- [About this task]
Show the lines below that contain the string "Support".
=== Section Start ===
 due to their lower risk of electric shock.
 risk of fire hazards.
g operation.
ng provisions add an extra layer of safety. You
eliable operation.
=== Section End ===
=== Section Start ===
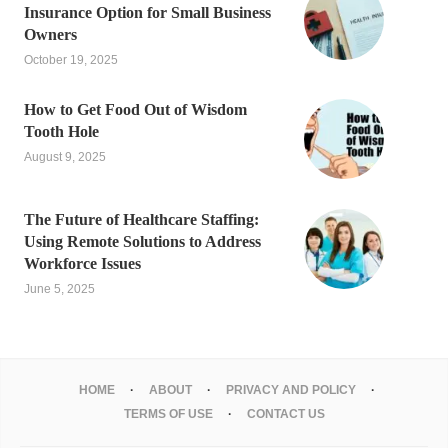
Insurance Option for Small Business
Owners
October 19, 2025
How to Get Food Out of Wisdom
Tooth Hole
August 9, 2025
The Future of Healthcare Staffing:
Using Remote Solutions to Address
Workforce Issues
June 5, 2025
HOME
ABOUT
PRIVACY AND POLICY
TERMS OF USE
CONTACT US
=== Section End ===
=== Section Start ===
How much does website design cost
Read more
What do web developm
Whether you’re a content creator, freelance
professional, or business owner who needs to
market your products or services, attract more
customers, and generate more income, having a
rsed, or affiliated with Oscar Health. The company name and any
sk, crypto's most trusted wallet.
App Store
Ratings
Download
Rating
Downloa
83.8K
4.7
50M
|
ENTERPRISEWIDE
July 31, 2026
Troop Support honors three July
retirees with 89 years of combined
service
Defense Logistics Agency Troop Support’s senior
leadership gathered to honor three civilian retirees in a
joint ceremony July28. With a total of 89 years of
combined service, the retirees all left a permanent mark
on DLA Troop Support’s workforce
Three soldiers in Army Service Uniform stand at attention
=== Section End ===
- [Solution to the problem]
Troop Support honors three July
Defense Logistics Agency Troop Support’s senior
on DLA Troop Support’s workforce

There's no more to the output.